Task to carry out: Restate the records exactly. Include all of them.

Collected data entries:
▬▬▬▬▬▬▬▬▬▬
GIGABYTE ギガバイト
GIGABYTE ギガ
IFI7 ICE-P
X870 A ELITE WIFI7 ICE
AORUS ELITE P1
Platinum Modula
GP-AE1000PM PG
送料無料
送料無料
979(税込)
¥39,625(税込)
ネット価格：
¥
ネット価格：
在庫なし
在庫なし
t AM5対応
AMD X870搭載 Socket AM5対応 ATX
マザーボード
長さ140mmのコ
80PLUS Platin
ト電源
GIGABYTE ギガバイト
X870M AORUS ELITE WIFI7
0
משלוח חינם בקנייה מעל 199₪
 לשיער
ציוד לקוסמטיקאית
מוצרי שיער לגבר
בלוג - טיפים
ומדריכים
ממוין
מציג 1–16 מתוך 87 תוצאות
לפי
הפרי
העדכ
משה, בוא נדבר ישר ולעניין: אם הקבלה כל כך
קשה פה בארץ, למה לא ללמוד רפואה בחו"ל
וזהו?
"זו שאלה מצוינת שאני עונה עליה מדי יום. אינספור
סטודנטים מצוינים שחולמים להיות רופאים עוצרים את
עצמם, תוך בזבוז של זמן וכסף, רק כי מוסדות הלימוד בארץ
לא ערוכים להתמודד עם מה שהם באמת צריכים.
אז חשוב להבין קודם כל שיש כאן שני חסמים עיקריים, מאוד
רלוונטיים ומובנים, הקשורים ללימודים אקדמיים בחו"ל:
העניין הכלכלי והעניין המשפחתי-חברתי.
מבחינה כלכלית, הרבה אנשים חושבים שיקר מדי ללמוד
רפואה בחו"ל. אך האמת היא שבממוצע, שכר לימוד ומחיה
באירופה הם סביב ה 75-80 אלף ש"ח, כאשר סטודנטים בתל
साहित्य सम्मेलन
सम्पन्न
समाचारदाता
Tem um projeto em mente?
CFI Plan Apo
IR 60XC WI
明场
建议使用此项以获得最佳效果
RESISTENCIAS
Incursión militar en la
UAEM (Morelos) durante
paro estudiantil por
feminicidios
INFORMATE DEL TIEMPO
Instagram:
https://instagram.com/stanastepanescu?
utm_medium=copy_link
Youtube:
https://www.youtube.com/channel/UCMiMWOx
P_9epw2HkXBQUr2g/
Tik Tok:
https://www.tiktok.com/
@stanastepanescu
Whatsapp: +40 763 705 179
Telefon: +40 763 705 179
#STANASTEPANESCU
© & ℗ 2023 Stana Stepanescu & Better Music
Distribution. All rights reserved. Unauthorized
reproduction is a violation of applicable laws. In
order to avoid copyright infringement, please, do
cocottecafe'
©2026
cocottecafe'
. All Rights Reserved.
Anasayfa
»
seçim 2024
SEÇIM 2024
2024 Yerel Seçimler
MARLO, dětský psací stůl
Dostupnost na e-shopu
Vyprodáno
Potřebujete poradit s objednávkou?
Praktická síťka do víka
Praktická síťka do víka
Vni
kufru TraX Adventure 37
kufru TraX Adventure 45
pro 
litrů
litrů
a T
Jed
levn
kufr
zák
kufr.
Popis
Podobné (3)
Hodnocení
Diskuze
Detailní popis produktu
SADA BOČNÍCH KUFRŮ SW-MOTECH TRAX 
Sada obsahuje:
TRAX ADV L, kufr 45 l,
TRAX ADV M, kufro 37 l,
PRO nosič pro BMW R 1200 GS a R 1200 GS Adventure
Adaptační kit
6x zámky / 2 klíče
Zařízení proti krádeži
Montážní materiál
▬▬▬▬▬▬▬▬▬▬
Solution to the problem:
GIGABYTE ギガバイト
GIGABYTE ギガ
IFI7 ICE-P
X870 A ELITE WIFI7 ICE
AORUS ELITE P1
Platinum Modula
GP-AE1000PM PG
送料無料
送料無料
979(税込)
¥39,625(税込)
ネット価格：
¥
ネット価格：
在庫なし
在庫なし
t AM5対応
AMD X870搭載 Socket AM5対応 ATX
マザーボード
長さ140mmのコ
80PLUS Platin
ト電源
GIGABYTE ギガバイト
X870M AORUS ELITE WIFI7
0
משלוח חינם בקנייה מעל 199₪
 לשיער
ציוד לקוסמטיקאית
מוצרי שיער לגבר
בלוג - טיפים
ומדריכים
ממוין
מציג 1–16 מתוך 87 תוצאות
לפי
הפרי
העדכ
משה, בוא נדבר ישר ולעניין: אם הקבלה כל כך
קשה פה בארץ, למה לא ללמוד רפואה בחו"ל
וזהו?
"זו שאלה מצוינת שאני עונה עליה מדי יום. אינספור
סטודנטים מצוינים שחולמים להיות רופאים עוצרים את
עצמם, תוך בזבוז של זמן וכסף, רק כי מוסדות הלימוד בארץ
לא ערוכים להתמודד עם מה שהם באמת צריכים.
אז חשוב להבין קודם כל שיש כאן שני חסמים עיקריים, מאוד
רלוונטיים ומובנים, הקשורים ללימודים אקדמיים בחו"ל:
העניין הכלכלי והעניין המשפחתי-חברתי.
מבחינה כלכלית, הרבה אנשים חושבים שיקר מדי ללמוד
רפואה בחו"ל. אך האמת היא שבממוצע, שכר לימוד ומחיה
באירופה הם סביב ה 75-80 אלף ש"ח, כאשר סטודנטים בתל
साहित्य सम्मेलन
सम्पन्न
समाचारदाता
Tem um projeto em mente?
CFI Plan Apo
IR 60XC WI
明场
建议使用此项以获得最佳效果
RESISTENCIAS
Incursión militar en la
UAEM (Morelos) durante
paro estudiantil por
feminicidios
INFORMATE DEL TIEMPO
Instagram:
https://instagram.com/stanastepanescu?
utm_medium=copy_link
Youtube:
https://www.youtube.com/channel/UCMiMWOx
P_9epw2HkXBQUr2g/
Tik Tok:
https://www.tiktok.com/
@stanastepanescu
Whatsapp: +40 763 705 179
Telefon: +40 763 705 179
#STANASTEPANESCU
© & ℗ 2023 Stana Stepanescu & Better Music
Distribution. All rights reserved. Unauthorized
reproduction is a violation of applicable laws. In
order to avoid copyright infringement, please, do
cocottecafe'
©2026
cocottecafe'
. All Rights Reserved.
Anasayfa
»
seçim 2024
SEÇIM 2024
2024 Yerel Seçimler
MARLO, dětský psací stůl
Dostupnost na e-shopu
Vyprodáno
Potřebujete poradit s objednávkou?
Praktická síťka do víka
Praktická síťka do víka
Vni
kufru TraX Adventure 37
kufru TraX Adventure 45
pro 
litrů
litrů
a T
Jed
levn
kufr
zák
kufr.
Popis
Podobné (3)
Hodnocení
Diskuze
Detailní popis produktu
SADA BOČNÍCH KUFRŮ SW-MOTECH TRAX 
Sada obsahuje:
TRAX ADV L, kufr 45 l,
TRAX ADV M, kufro 37 l,
PRO nosič pro BMW R 1200 GS a R 1200 GS Adventure
Adaptační kit
6x zámky / 2 klíče
Zařízení proti krádeži
Montážní materiál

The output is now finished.